[Source records]
Content starts
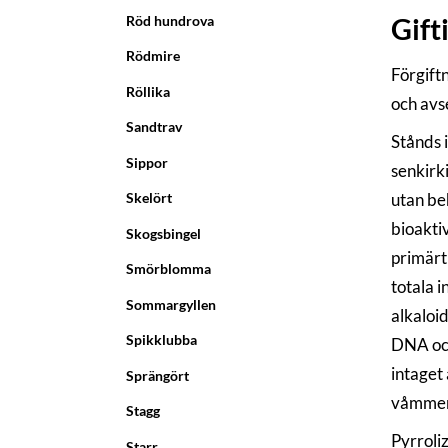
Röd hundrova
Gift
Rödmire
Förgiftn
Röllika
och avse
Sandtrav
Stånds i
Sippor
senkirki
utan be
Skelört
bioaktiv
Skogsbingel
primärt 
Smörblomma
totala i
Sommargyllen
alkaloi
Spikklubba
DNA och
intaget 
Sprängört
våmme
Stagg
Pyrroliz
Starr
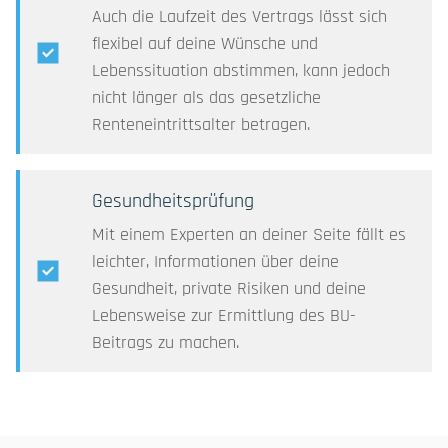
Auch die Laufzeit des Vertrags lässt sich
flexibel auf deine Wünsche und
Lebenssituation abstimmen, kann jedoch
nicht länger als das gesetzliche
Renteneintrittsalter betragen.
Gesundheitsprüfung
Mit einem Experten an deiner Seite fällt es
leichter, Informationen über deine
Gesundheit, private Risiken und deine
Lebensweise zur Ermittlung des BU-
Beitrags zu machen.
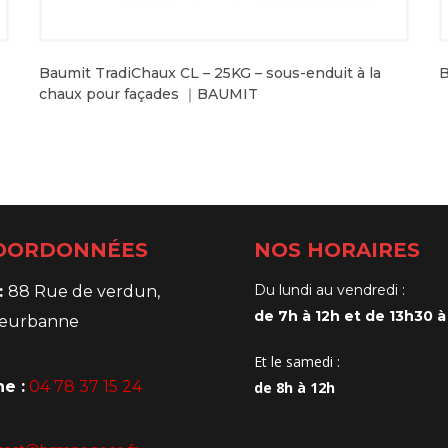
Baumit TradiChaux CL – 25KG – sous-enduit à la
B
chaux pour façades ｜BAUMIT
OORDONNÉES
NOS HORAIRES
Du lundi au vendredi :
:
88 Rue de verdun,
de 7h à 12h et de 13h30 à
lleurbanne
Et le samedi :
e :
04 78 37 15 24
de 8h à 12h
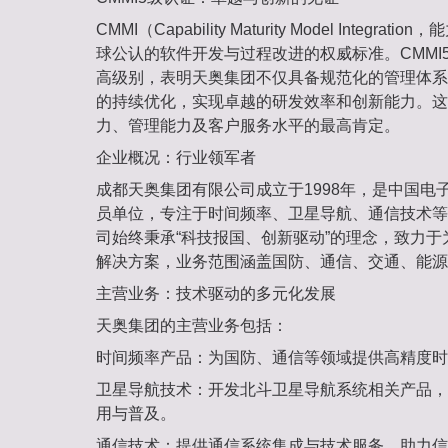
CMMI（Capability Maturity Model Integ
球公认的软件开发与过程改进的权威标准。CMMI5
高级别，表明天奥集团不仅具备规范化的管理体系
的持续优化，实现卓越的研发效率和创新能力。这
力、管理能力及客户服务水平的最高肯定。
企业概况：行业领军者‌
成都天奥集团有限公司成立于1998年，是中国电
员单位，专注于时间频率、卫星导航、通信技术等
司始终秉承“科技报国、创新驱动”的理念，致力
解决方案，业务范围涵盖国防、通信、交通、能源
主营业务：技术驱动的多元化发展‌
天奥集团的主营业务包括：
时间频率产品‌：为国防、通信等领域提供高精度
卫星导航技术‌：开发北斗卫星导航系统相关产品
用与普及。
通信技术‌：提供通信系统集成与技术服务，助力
Content ends
Content starts
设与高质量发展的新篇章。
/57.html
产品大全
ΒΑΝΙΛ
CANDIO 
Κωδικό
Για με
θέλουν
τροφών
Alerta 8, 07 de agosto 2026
Content ends
Your objective: Transcribe exactly the lines above, beginning at the one with "Röd hundrova" and going up to and including the one with "NOS HORAIRES". Pictures do not belong in the copy.

Result for this exercise:
Röd hundrova
Gift
Rödmire
Förgiftn
Röllika
och avse
Sandtrav
Stånds i
Sippor
senkirki
utan be
Skelört
bioaktiv
Skogsbingel
primärt 
Smörblomma
totala i
Sommargyllen
alkaloi
Spikklubba
DNA och
intaget 
Sprängört
våmme
Stagg
Pyrroliz
Starr
Auch die Laufzeit des Vertrags lässt sich
flexibel auf deine Wünsche und
Lebenssituation abstimmen, kann jedoch
nicht länger als das gesetzliche
Renteneintrittsalter betragen.
Gesundheitsprüfung
Mit einem Experten an deiner Seite fällt es
leichter, Informationen über deine
Gesundheit, private Risiken und deine
Lebensweise zur Ermittlung des BU-
Beitrags zu machen.
Baumit TradiChaux CL – 25KG – sous-enduit à la
B
chaux pour façades ｜BAUMIT
OORDONNÉES
NOS HORAIRES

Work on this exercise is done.